Issue with rsync based incremental backup : postgres: startup process waiting for 0000000100000001000000D2

Started by Sambaalmost 14 years ago3 messagesgeneral
Jump to latest
#1Samba
saasira@gmail.com

Hi,

I'm trying to make a periodic (daily) incremental backup using rsync but
noticing a message that postgres startup process is waiting on so and so
XLOG file indefinitely.

I intend to schedule a cron job to periodically execute this rsync backup
process by : a) stop postgres server on backup server b) rsync the data
directory of original server to backup server c) start postgres on
secondary d) ensure that postgres starts up with out any issue e) execute
some test cases so as to ensure that there no data integrity issues f)
execute more tests to ensure that data is valid from business logic
perspective.

One may ask why am i using rsync backup instead of the log shipping bases
streaming replication; well, my answer would be that our system would be
having a lot of updates and fewer additions and since the transactions
would be piling up for each update, the WAL files accumulate so much that
we would be needing to archive much more data than the actual changes.
Further, transferring such huge amount of logs is going to consume lot of
time and bandwidth. Instead, I suppose that with rsync based backup we just
need to sync the actual data files and need to worry about archiving the
older WAL files, thus saving on the time of transfer, bandwidth costs, and
WAL archive management.

I would like to know if syncing the $PGDATA directory with rsync would be
good enough for incremental backups or that would create
data integrity issues.

Everytime i run the rsync command, I could successfully start the backup
server and am able to see the latest data from the original server, but am
a bit worried about this message which may be hinting that the backup is
not complete and is missing some essential WAL files.

Is there any additional steps or rsync configuration options that i need to
specify in order to make this sync complete?

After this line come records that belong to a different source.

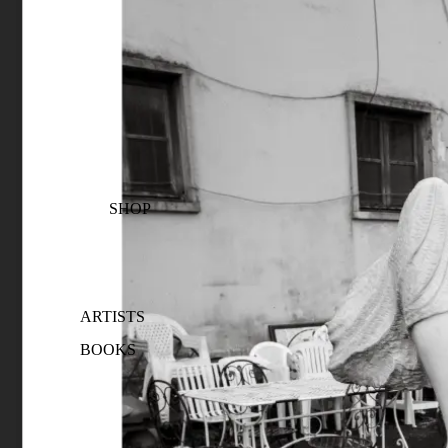
SHOP
ARTISTS
BOOKS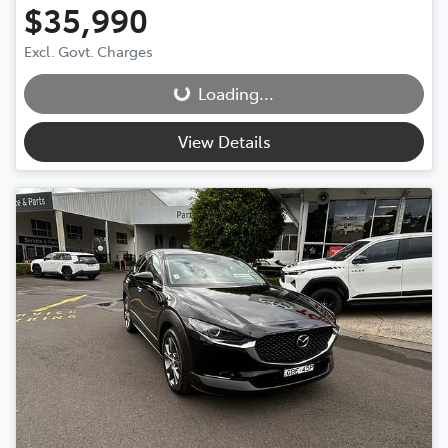
$35,990
Loading...
Excl. Govt. Charges
Loading...
View Details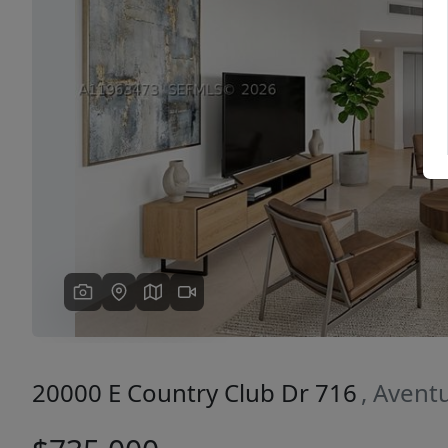
Previous
20000 E Country Club Dr 716
, Avent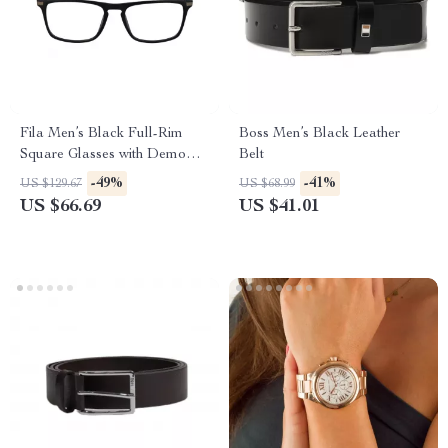
Fila Men’s Black Full-Rim
Boss Men’s Black Leather
Square Glasses with Demo
Belt
Lenses
-49%
-41%
US $129.67
US $68.99
US $66.69
US $41.01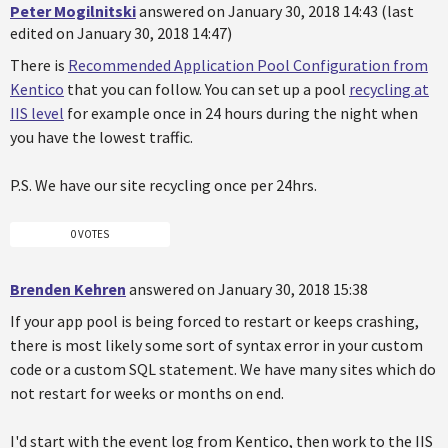
Peter Mogilnitski
answered on January 30, 2018 14:43 (last
edited on January 30, 2018 14:47)
There is
Recommended Application Pool Configuration from
Kentico
that you can follow. You can set up a pool
recycling at
IIS level
for example once in 24 hours during the night when
you have the lowest traffic.
P.S. We have our site recycling once per 24hrs.
0 VOTES
Brenden Kehren
answered on January 30, 2018 15:38
If your app pool is being forced to restart or keeps crashing,
there is most likely some sort of syntax error in your custom
code or a custom SQL statement. We have many sites which do
not restart for weeks or months on end.
I'd start with the event log from Kentico, then work to the IIS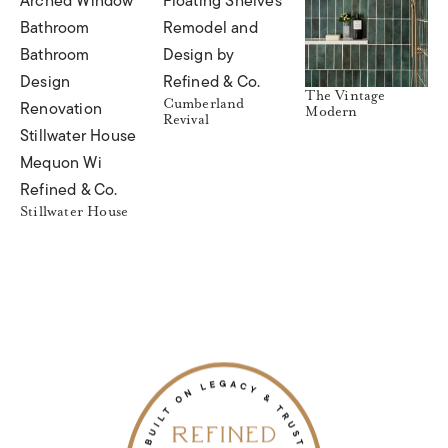
The Vintage
Cumberland
Modern
Revival
Stillwater House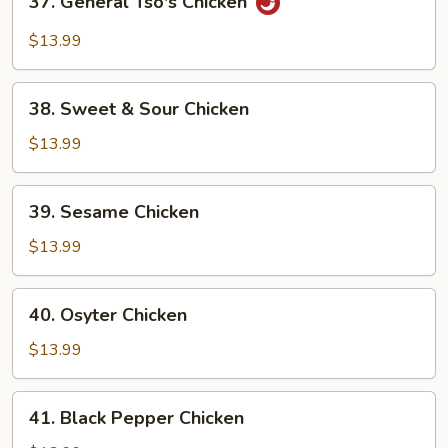
37. General Tso's Chicken
General
Tso's
$13.99
Chicken
38.
38. Sweet & Sour Chicken
Sweet
&
$13.99
Sour
Chicken
39.
39. Sesame Chicken
Sesame
Chicken
$13.99
40.
40. Osyter Chicken
Osyter
Chicken
$13.99
41.
41. Black Pepper Chicken
Black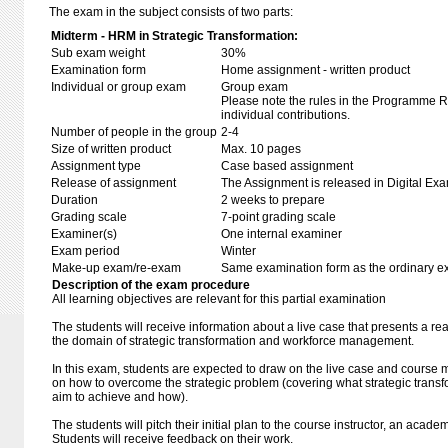
The exam in the subject consists of two parts:
Midterm - HRM in Strategic Transformation:
Sub exam weight
30%
Examination form
Home assignment - written product
Individual or group exam
Group exam
Please note the rules in the Programme Re
individual contributions.
Number of people in the group
2-4
Size of written product
Max. 10 pages
Assignment type
Case based assignment
Release of assignment
The Assignment is released in Digital Exa
Duration
2 weeks to prepare
Grading scale
7-point grading scale
Examiner(s)
One internal examiner
Exam period
Winter
Make-up exam/re-exam
Same examination form as the ordinary 
Description of the exam procedure
All learning objectives are relevant for this partial examination
The students will receive information about a live case that presents a re
the domain of strategic transformation and workforce management.
In this exam, students are expected to draw on the live case and course mat
on how to overcome the strategic problem (covering what strategic transfo
aim to achieve and how).
The students will pitch their initial plan to the course instructor, an acade
Students will receive feedback on their work.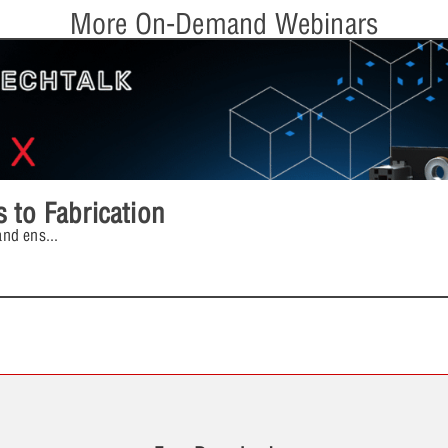
More On-Demand Webinars
 to Fabrication
and ens
...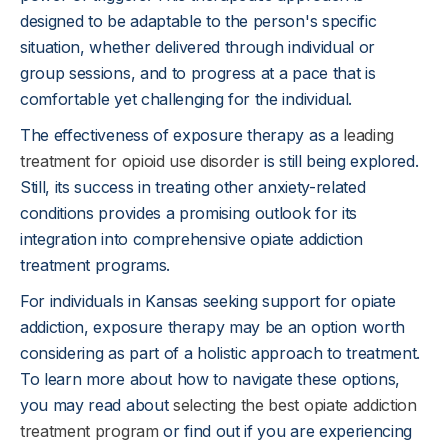
designed to be adaptable to the person's specific
situation, whether delivered through individual or
group sessions, and to progress at a pace that is
comfortable yet challenging for the individual.
The effectiveness of exposure therapy as a
leading
treatment for opioid use disorder
is still being explored.
Still, its success in treating other anxiety-related
conditions provides a promising outlook for its
integration into comprehensive opiate addiction
treatment programs.
For individuals in Kansas seeking support for opiate
addiction, exposure therapy may be an option worth
considering as part of a holistic approach to treatment.
To learn more about how to navigate these options,
you may read about
selecting the best opiate addiction
treatment program
or find out if you are experiencing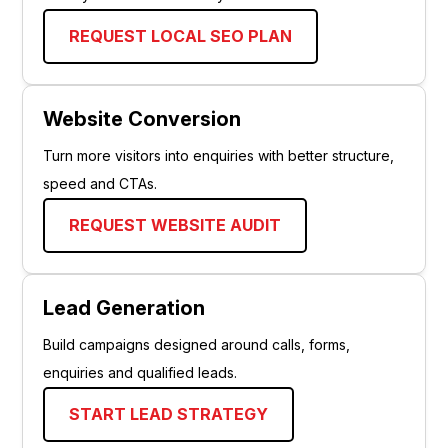
REQUEST LOCAL SEO PLAN
Website Conversion
Turn more visitors into enquiries with better structure,
speed and CTAs.
REQUEST WEBSITE AUDIT
Lead Generation
Build campaigns designed around calls, forms,
enquiries and qualified leads.
START LEAD STRATEGY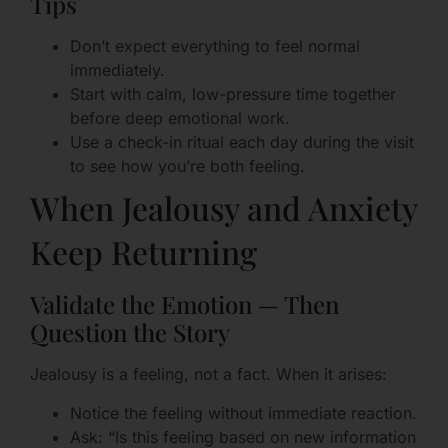
Tips
Don’t expect everything to feel normal
immediately.
Start with calm, low-pressure time together
before deep emotional work.
Use a check-in ritual each day during the visit
to see how you’re both feeling.
When Jealousy and Anxiety
Keep Returning
Validate the Emotion — Then
Question the Story
Jealousy is a feeling, not a fact. When it arises:
Notice the feeling without immediate reaction.
Ask: “Is this feeling based on new information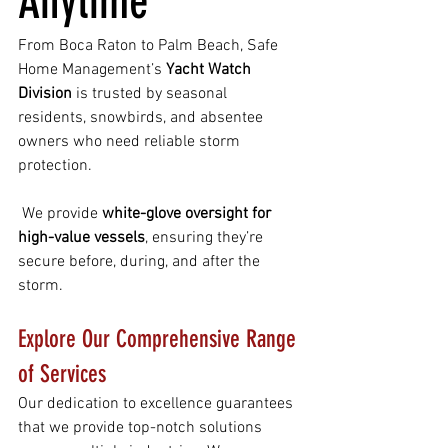
Anytime
From Boca Raton to Palm Beach, Safe 
Home Management’s 
Yacht Watch 
Division
 is trusted by seasonal 
residents, snowbirds, and absentee 
owners who need reliable storm 
protection.
 We provide 
white-glove oversight for 
high-value vessels
, ensuring they’re 
secure before, during, and after the 
storm.
Explore Our Comprehensive Range 
of Services
Our dedication to excellence guarantees 
that we provide top-notch solutions 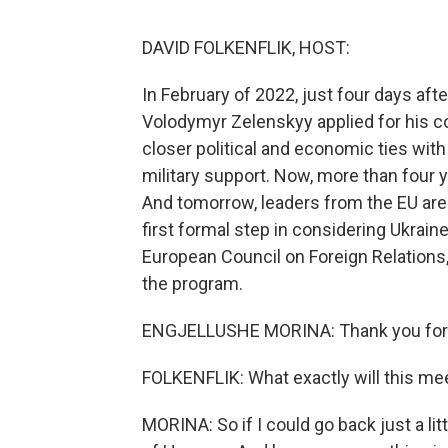
DAVID FOLKENFLIK, HOST:
In February of 2022, just four days aft
Volodymyr Zelenskyy applied for his c
closer political and economic ties with
military support. Now, more than four ye
And tomorrow, leaders from the EU are 
first formal step in considering Ukraine
European Council on Foreign Relations
the program.
ENGJELLUSHE MORINA: Thank you for h
FOLKENFLIK: What exactly will this mee
MORINA: So if I could go back just a lit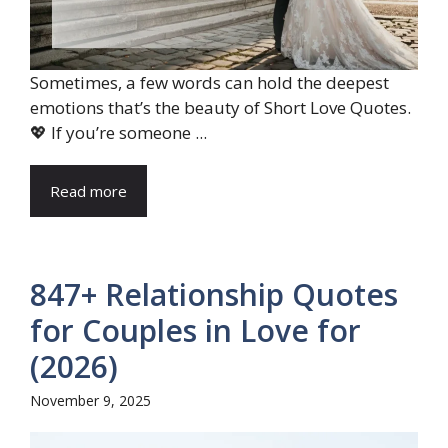
Sometimes, a few words can hold the deepest
emotions that’s the beauty of Short Love Quotes.
💖 If you’re someone ...
Read more
847+ Relationship Quotes
for Couples in Love for
(2026)
November 9, 2025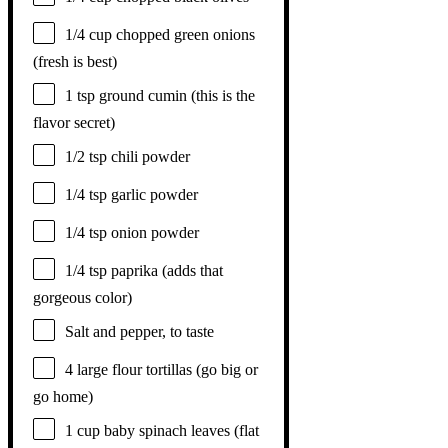
1/4 cup
chopped green onions
(fresh is best)
1 tsp
ground cumin (this is the
flavor secret)
1/2 tsp
chili powder
1/4 tsp
garlic powder
1/4 tsp
onion powder
1/4 tsp
paprika (adds that
gorgeous color)
Salt and pepper, to taste
4
large flour tortillas (go big or
go home)
1 cup
baby spinach leaves (flat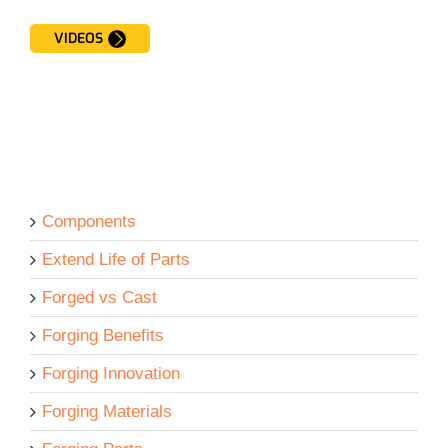
VIDEOS
Components
Extend Life of Parts
Forged vs Cast
Forging Benefits
Forging Innovation
Forging Materials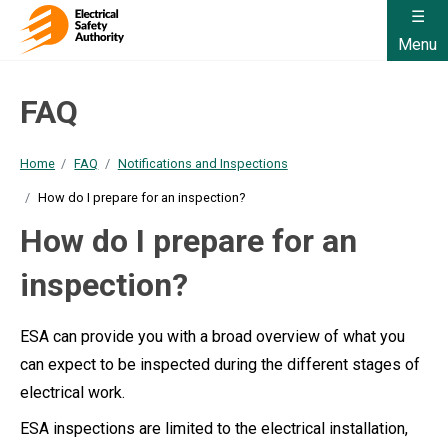
Menu
FAQ
Home
FAQ
Notifications and Inspections
How do I prepare for an inspection?
How do I prepare for an
inspection?
ESA can provide you with a broad overview of what you
can expect to be inspected during the different stages of
electrical work.
ESA inspections are limited to the electrical installation,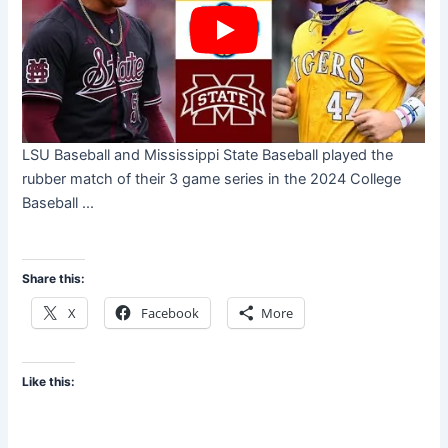
LSU Baseball and Mississippi State Baseball played the
rubber match of their 3 game series in the 2024 College
Baseball ...
Share this:
X
Facebook
More
Like this: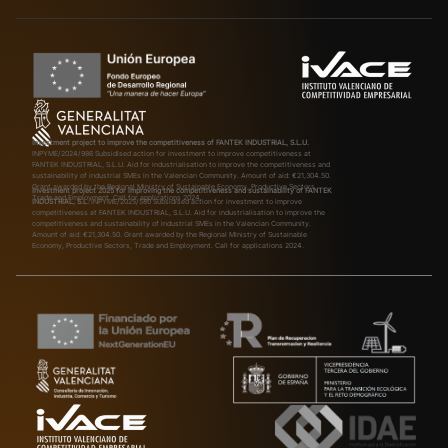
Investment project to improve the competitiveness of FANTEK INDUSTRIAL, S.L.U.
INPYME/2024/986
Subsidised action for investment to improve competitiveness at
FANTEK INDUSTRIAL, S.L.U. Aid for industrialisation to improve the competitiveness and
sustainability of industrial SMEs in the Valencian Community. Amount of aid: €21,304.50.
Grant awarded by the Regional Ministry of Sustainable Economy, Productive Sectors,
Investment project 2025 for improving the competitiveness and sustainability of FANTEK
Trade and Employment. Call for applications 2024.
INDUSTRIAL, S.L.
INPYME/2025/580
Subsidised action for investment to improve
competitiveness at FANTEK INDUSTRIAL, S.L.U. Aid for industrialisation to improve the
competitiveness and sustainability of industrial SMEs in the Valencian Community.
Amount of aid: €21,304.50. Grant awarded by the Regional Ministry of Sustainable
Economy, Productive Sectors, Trade and Employment. Call for applications 2024.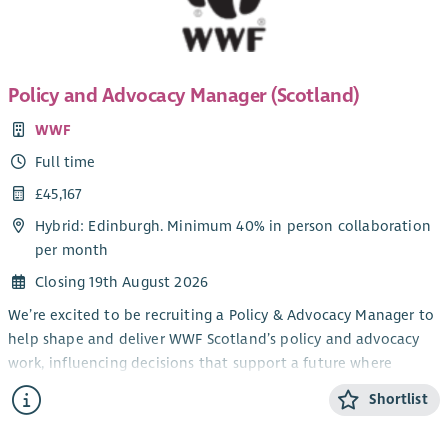
Policy and Advocacy Manager (Scotland)
WWF
Full time
£45,167
Hybrid: Edinburgh. Minimum 40% in person collaboration
per month
Closing 19th August 2026
We’re excited to be recruiting a Policy & Advocacy Manager to
help shape and deliver WWF Scotland’s policy and advocacy
work, influencing decisions that support a future where
people and nature can thrive together.
Shortlist
Reporting directly to the Head of Policy & Advocacy
(Scotland), you’ll lead on defined areas of environmental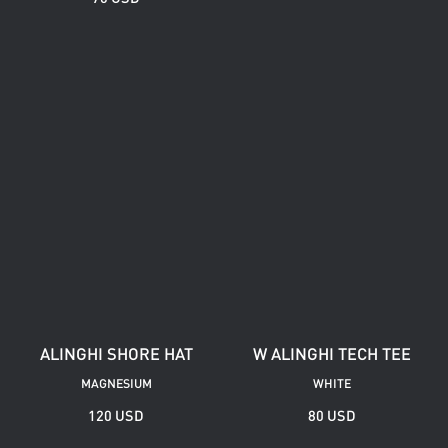
ALINGHI SHORE HAT
W ALINGHI TECH TEE
MAGNESIUM
WHITE
120 USD
80 USD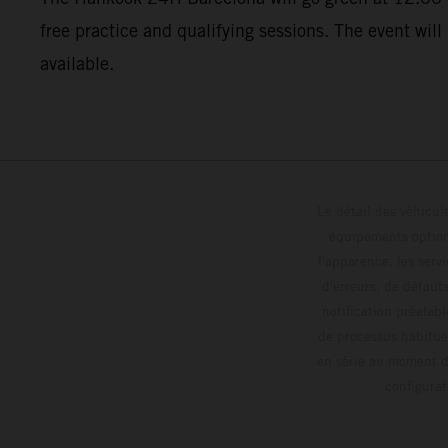
free practice and qualifying sessions. The event will
available.
Le détail des véhicule
équipements optionn
l'apparence, les servi
d'erreurs, de défaut
notification préalabl
de processus habitue
en série au moment de
config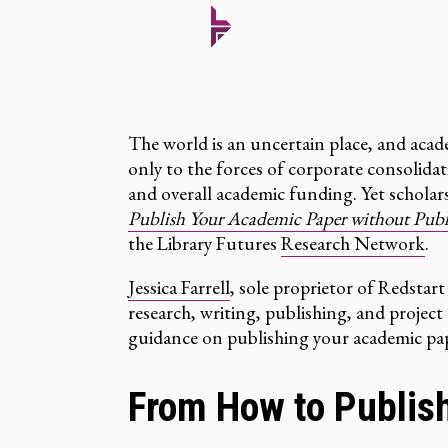
The world is an uncertain place, and acade
only to the forces of corporate consolidat
and overall academic funding. Yet scholar
Publish Your Academic Paper without Publis
the Library Futures
Research Network
.
Jessica Farrell
, sole proprietor of Redstart
research, writing, publishing, and projec
guidance on publishing your academic pap
From How to Publis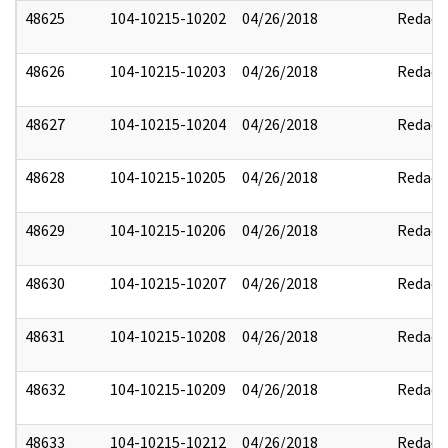
48625
104-10215-10202
04/26/2018
Redact
48626
104-10215-10203
04/26/2018
Redact
48627
104-10215-10204
04/26/2018
Redact
48628
104-10215-10205
04/26/2018
Redact
48629
104-10215-10206
04/26/2018
Redact
48630
104-10215-10207
04/26/2018
Redact
48631
104-10215-10208
04/26/2018
Redact
48632
104-10215-10209
04/26/2018
Redact
48633
104-10215-10212
04/26/2018
Redact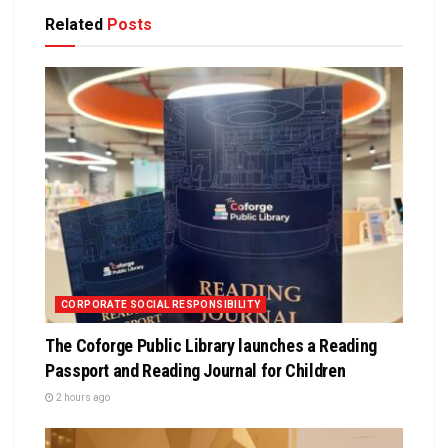
Related
Posts
CORPORATE SOCIAL RESPONSIBILITY
The Coforge Public Library launches a Reading
Passport and Reading Journal for Children
2 hours ago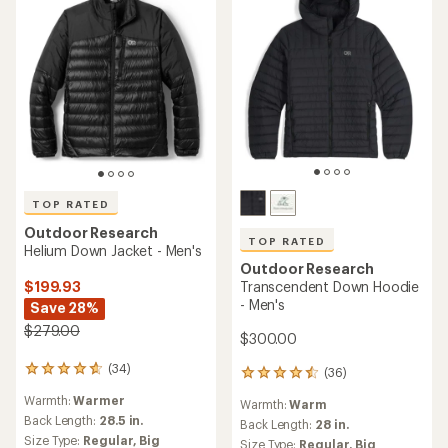
TOP RATED
Outdoor Research
TOP RATED
Helium Down Jacket - Men's
Outdoor Research
$199.93
Transcendent Down Hoodie
- Men's
Save 28%
$279.00
$300.00
(34)
34
(36)
36
reviews
reviews
Warmth:
Warmer
with
Warmth:
Warm
with
an
Back Length:
28.5 in.
an
Back Length:
28 in.
average
average
Size Type:
Regular,
Big
Size Type:
Regular,
Big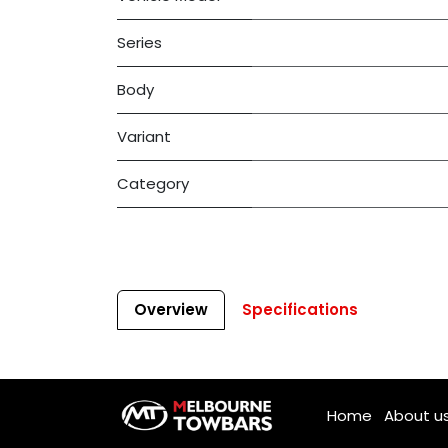
Series
Body
Variant
Category
Overview
Specifications
Home
About u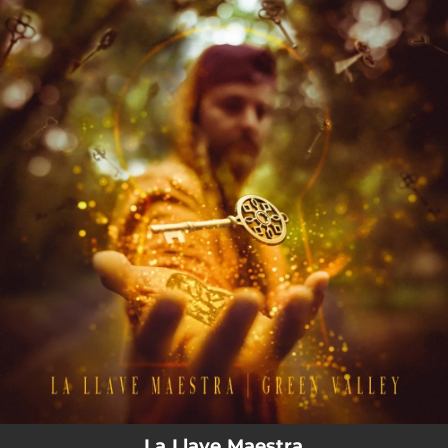
.
You're all set!
La Llave Maestra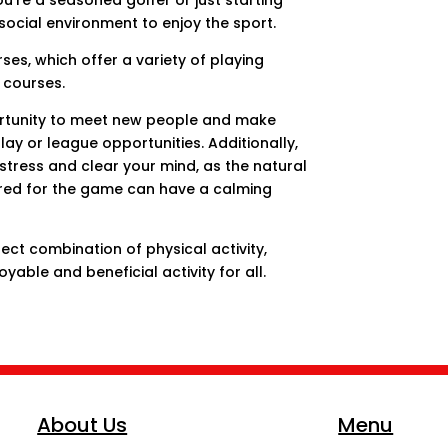
u’re a seasoned golfer or just starting
social environment to enjoy the sport.
ses, which offer a variety of playing
 courses.
ortunity to meet new people and make
ay or league opportunities. Additionally,
 stress and clear your mind, as the natural
ired for the game can have a calming
rfect combination of physical activity,
oyable and beneficial activity for all.
About Us
Menu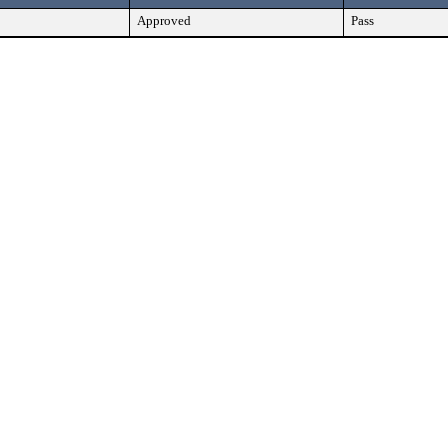
Approved
Pass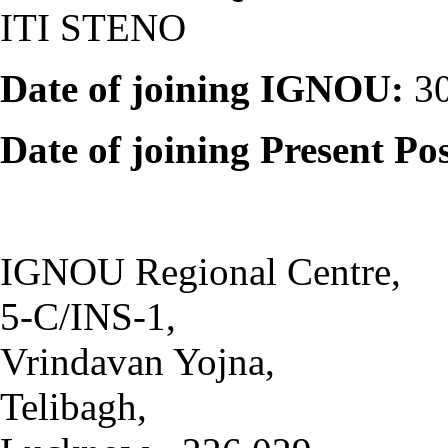
ITI STENO
Date of joining IGNOU:
30
Date of joining Present Pos
IGNOU Regional Centre,
5-C/INS-1,
Vrindavan Yojna,
Telibagh,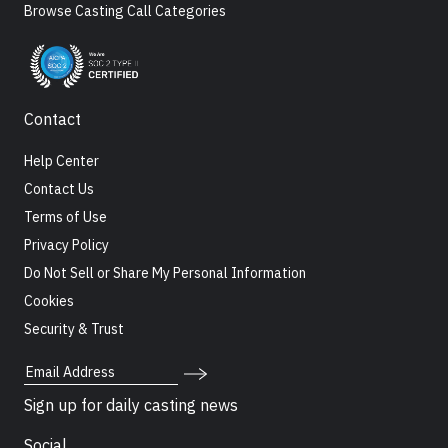
Browse Casting Call Categories
Contact
Help Center
Contact Us
Terms of Use
Privacy Policy
Do Not Sell or Share My Personal Information
Cookies
Security & Trust
Email Address
Sign up for daily casting news
Social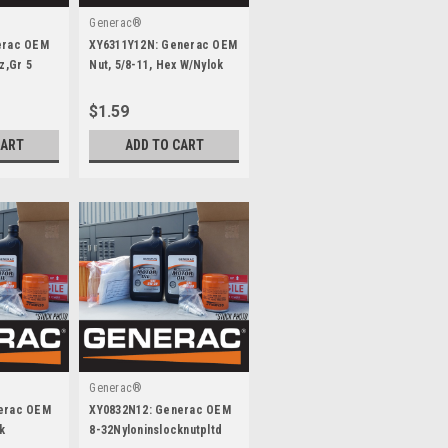
Generac®
erac OEM
XY6311Y12N: Generac OEM
z,Gr 5
Nut, 5/8-11, Hex W/Nylok
Gr.8 Yz
$1.59
CART
ADD TO CART
Generac®
erac OEM
XY0832N12: Generac OEM
k
8-32Nyloninslocknutpltd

Please let me know what can be done to make the rsync process complete so
that the backup server does not complain about waiting for missing WAL
files.

Here are the steps i executed on master and slave:

On Backup Server
root@backup ~]#
root@backup ~]# service postgresql stop
Stopping postgresql service: [ OK ]
root@backup ~]#

On Original Server
root@original ~]#
root@original ~]# su -l postgres -s /bin/bash -c "psql -d test"
test=#
test=# SELECT pg_start_backup('rsync_backup');
test=#\q
root@original ~]#
root@original ~]# rsync --archive --checksum --compress --progress
--exclude postgresql.conf --exclude pg_hba.conf --exclude server.crt
--exclude server.key /var/lib/pgsql/data/* root@backup.server
:/var/lib/pgsql/data/
root@original ~]# su -l postgres -s /bin/bash -c "psql -d test"
test=#
test=# SELECT pg_stop_backup();
test=#\q
root@original~]#

On Backup Server
root@backup ~]#
root@backup ~]# service postgresql start
Starting postgresql service: [ OK ]
root@backup ~]#
root@backup ~]# ps aux | grep postgres
postgres 18210 5.3 1.5 1811408 88540 ? S 20:43 0:00
/usr/pgsql-9.1/bin/postmaster -p 5432 -D /var/lib/pgsql/data
postgres 18220 0.0 0.0 115496 1144 ? Ss 20:43 0:00 postgres:
logger process
*postgres 18221 0.0 0.0 1812252 2328 ? Ss 20:43 0:00 postgres:
startup process waiting for 0000000100000001000000D2*
postgres 18222 0.0 0.0 1812180 2280 ? Ss 20:43 0:00 postgres:
writer process
postgres 18223 0.0 0.0 117744 1388 ? Ss 20:43 0:00 postgres:
stats collector process
postgres 18337 0.6 0.1 1814308 8092 ? Ss 20:43 0:00 postgres:
avaya_system_app_user avmgmt 127.0.0.1(34207) idle
postgres 18406 0.4 0.1 1815792 9272 ? Ss 20:43 0:00 postgres:
avaya_system_app_user avmgmt 127.0.0.1(34217) idle
postgres 18477 0.0 0.1 1813684 6680 ? Ss 20:43 0:00 postgres:
avaya_sseuser avmgmt 127.0.0.1(34231) idle
root 18479 0.0 0.0 61160 728 pts/1 R+ 20:43 0:00 grep
postgres
root@backup ~]#

Please advise me if what i'm doing is makes sense and is an accepted
mechanism for taking backups or if there is any other procedure that i can
emplpoy to avoid unnecessarily archiving gigabytes of WAL logs which may be
growing many times the size of the actual data directory.

Thanks and Regards,
Samba

#2Michael Nolan
htfoot@gmail.com
In reply to: Samba (#1)
Re: Issue with rsync based incremental backup : postgres: startup process waiting for 0000000100000001000000D2

On Thu, May 3, 2012 at 11:49 AM, Samba <saasira@gmail.com> wrote:

Hi,

Please advise me if what i'm doing is makes sense and is an accepted
mechanism for taking backups or if there is any other procedure that i can
emplpoy to avoid unnecessarily archiving gigabytes of WAL logs which may be
growing many times the size of the actual data directory.

Thanks and Regards,
Samba

The problem is that rsync isn't copying all the xlog files created during
the time the rsync is taking place, which is why it is complaining that
there are files missing.

There may be other logical flaws with your process as well.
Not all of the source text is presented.